» WHAT THE TASK REQUIRES
Return all the lines below exactly as written. Drop every picture.

====== INFORMATION PROVIDED ======

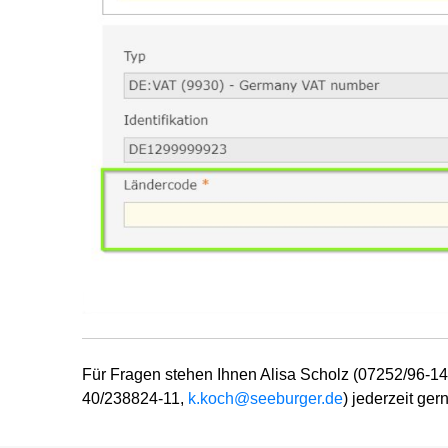
Für Fragen stehen Ihnen Alisa Scholz (07252/96-1
40/238824-11,
k.koch@seeburger.de
) jederzeit ger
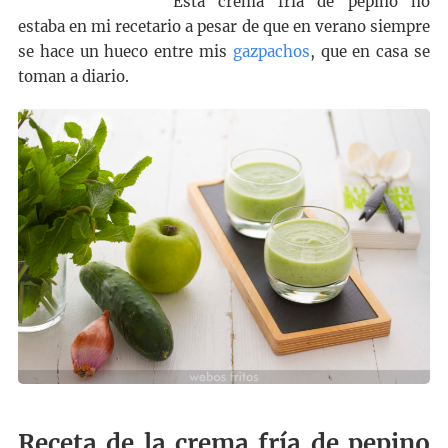
Esta crema fría de pepino no
estaba en mi recetario a pesar de que en verano siempre
se hace un hueco entre mis
gazpachos
, que en casa se
toman a diario.
Receta de la crema fría de pepino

======

» RESULT FOR THIS TASK
Für Fragen stehen Ihnen Alisa Scholz (07252/96-1
40/238824-11,
k.koch@seeburger.de
) jederzeit ger
Esta crema fría de pepino no
estaba en mi recetario a pesar de que en verano siempre
se hace un hueco entre mis
gazpachos
, que en casa se
toman a diario.
Receta de la crema fría de pepino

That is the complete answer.